Men onderzoekt het zaad in het laboratorium onder de microscoop en let daarbij op de hoeveelheid zaadcellen, de beweeglijkheid en hun vorm. Soms beoordeelt men de beweeglijkheid na een paar uur opnieuw. Gemiddeld duurt het twee tot drie weken voordat de uitslag bekend is. Je behandelend arts bespreekt de uitslag met je. Zaadonderzoek is een momentopname. De kwaliteit van het zaad is niet constant. Ziekte of medicijngebruik beïnvloeden de uitslag. Als blijkt dat de kwaliteit van het zaad niet optimaal is, adviseert men vaak het onderzoek te herhalen.
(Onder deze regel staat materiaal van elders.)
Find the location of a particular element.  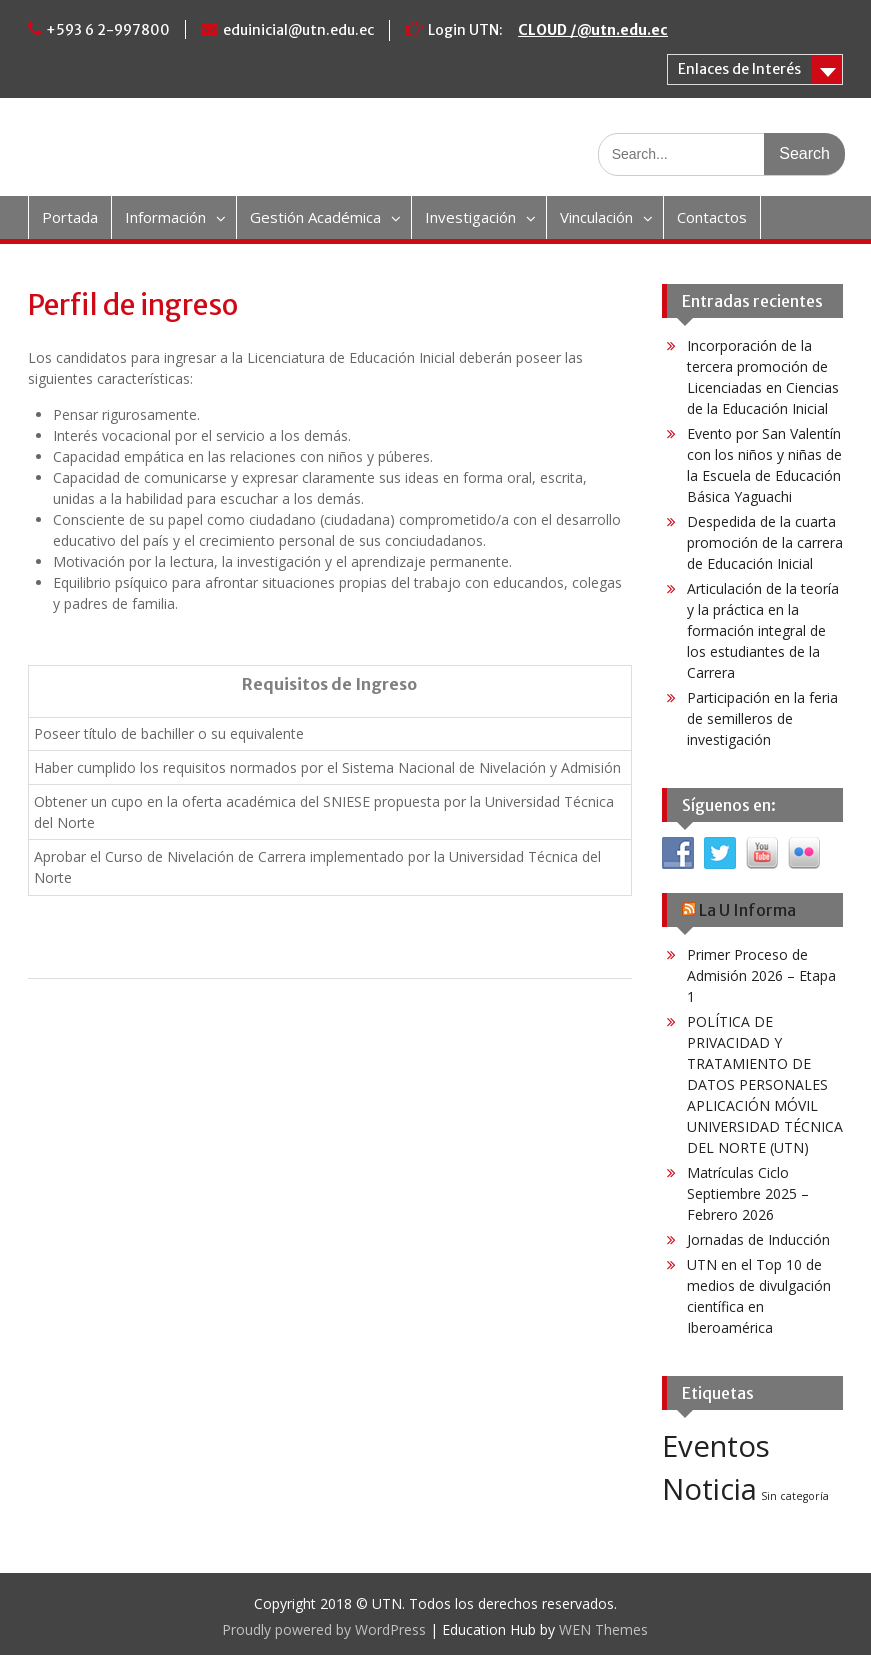 Despedida de la cuarta promoción de la carrera de Educación Inicial is located at coordinates (765, 542).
- MAR-test of IBT test: tegelijkertijd met het zaadonderzoek kan een MAR-test of IBT-test gedaan worden. Daarbij onderzoekt men of er antistoffen tegen zaadcellen aanwezig zijn. Doorgaans kijkt men naar twee soorten antistoffen: IgA en IgG. Als deze antistoffen bij een groot percentage zaadcellen voorkomen, is de kans op bevruchting mogelijk kleiner.
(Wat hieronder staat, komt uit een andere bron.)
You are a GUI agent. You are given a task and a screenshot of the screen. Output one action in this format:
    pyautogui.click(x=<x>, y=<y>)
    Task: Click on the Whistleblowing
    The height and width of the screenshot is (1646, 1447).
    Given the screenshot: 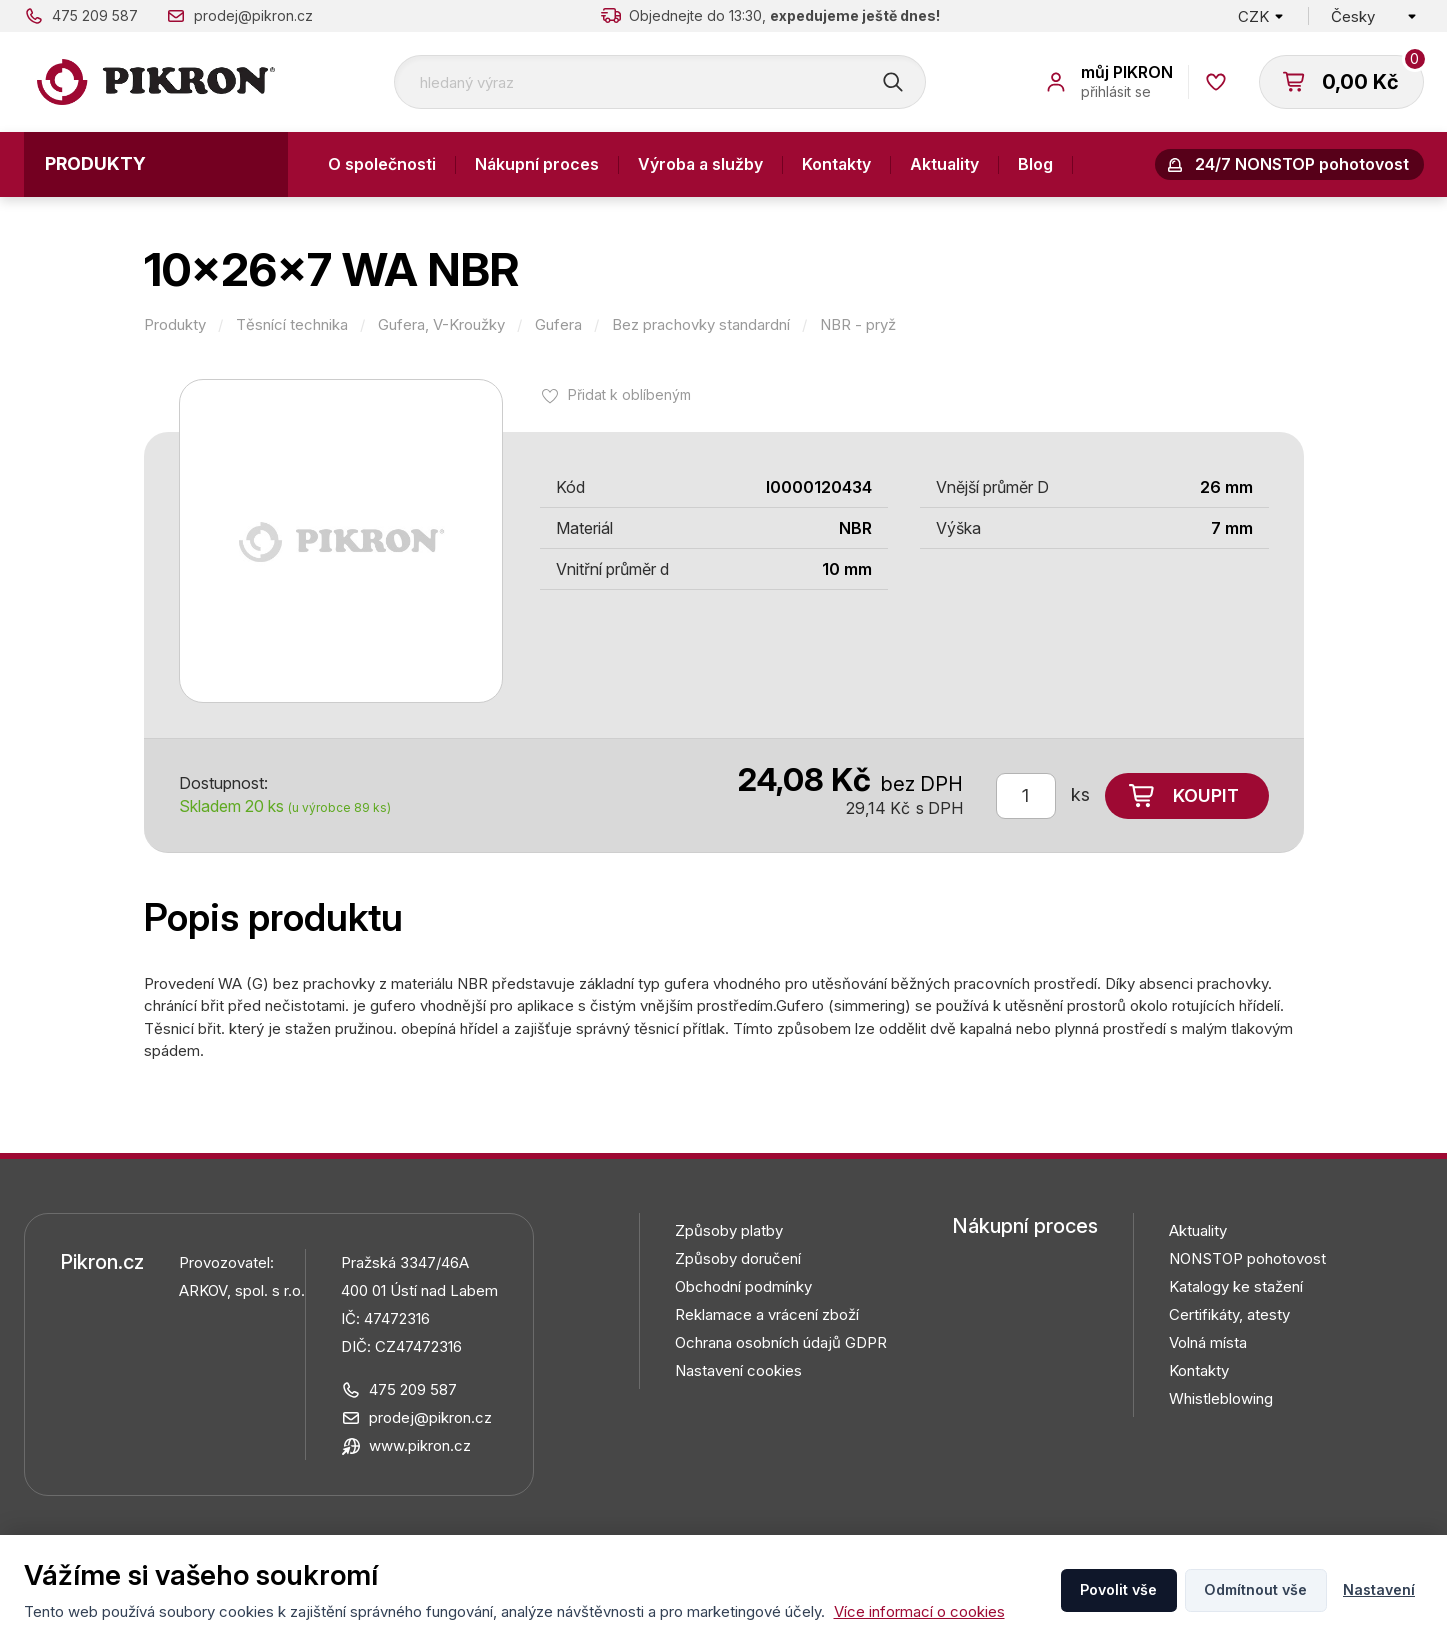 What is the action you would take?
    pyautogui.click(x=1221, y=1398)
- Lichamelijk onderzoek: de arts let bij het lichamelijk onderzoek op mogelijke afwijkingen van de geslachtsorganen, het beharingspatroon en operatielittekens. Ook kunnen de zaadballen onderzocht worden op mogelijke ontstekingen of een spataderkluwen. Tot slot kan de arts de prostaat met een vinger via de anus aftasten.
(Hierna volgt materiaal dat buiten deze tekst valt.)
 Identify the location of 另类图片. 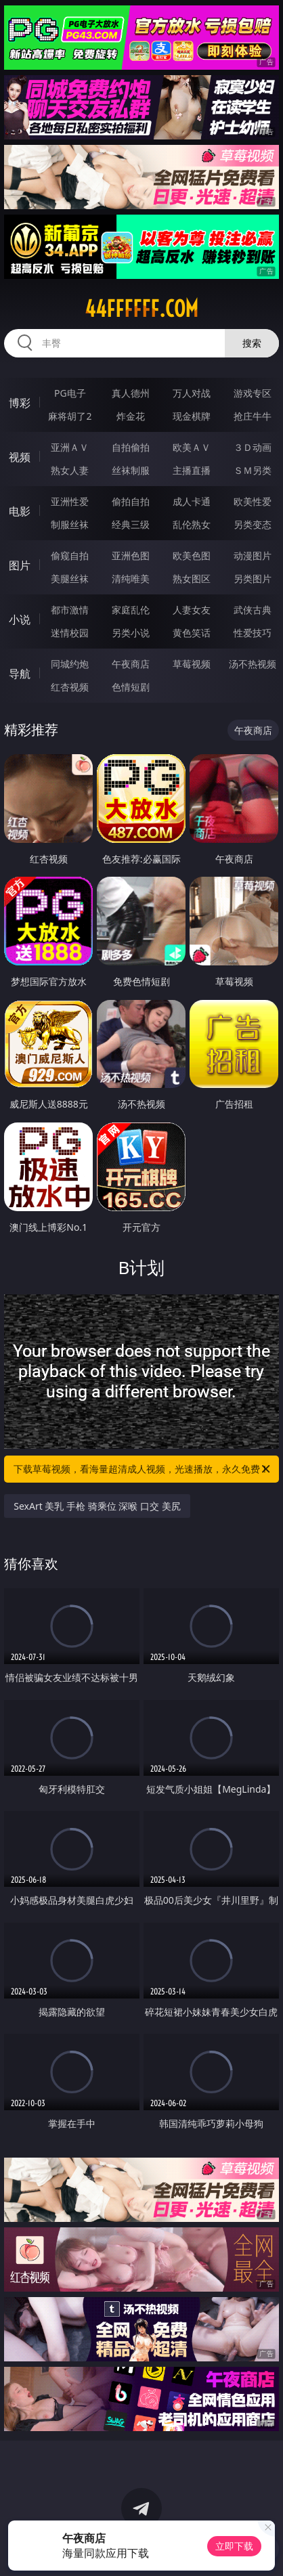 (252, 578).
- Postcoïtum-test of Sims-Hühnertest: bij deze test kijkt de arts of er na de gemeenschap beweeglijke zaadcellen in het baarmoederhalsslijm van de vrouw aanwezig zijn. Daarom moet je voor het onderzoek gemeenschap hebben. Dit kan de avond voor het onderzoek zijn, of de ochtend van de dag van het onderzoek. Bij je partner haalt de arts via een spreider (speculum) wat slijm weg voor onderzoek onder de microscoop. Men beoordeelt hoeveel zaadcellen in het slijm aanwezig zijn, en welk deel daarvan goed beweegt. Ook de kwaliteit van het slijm is van belang voor de uitkomst van het onderzoek. Bij veel zaadcellen die goed bewegen is de kwaliteit van het zaad over het algemeen goed. Bij weinig bewegende zaadcellen zegt de uitslag van het onderzoek minder. Mogelijk is de kwaliteit van het slijm dan niet optimaal of zijn er antistoffen in het slijm tegen de zaadcellen aanwezig. Een test die op het verkeerde tijdstip wordt uitgevoerd - dat wil zeggen te ver voor of na de eisprong -kan ten onrechte geen goed beweeglijke zaadcellen laten zien. Maar ook is het mogelijk dat er helemaal niets mis is terwijl uit de test 'blijkt' dat er geen goed beweeglijke zaadcellen zijn. Dit is de reden dat sommige gynaecologen deze test niet uitvoeren of er niet zoveel waarde aan hechten.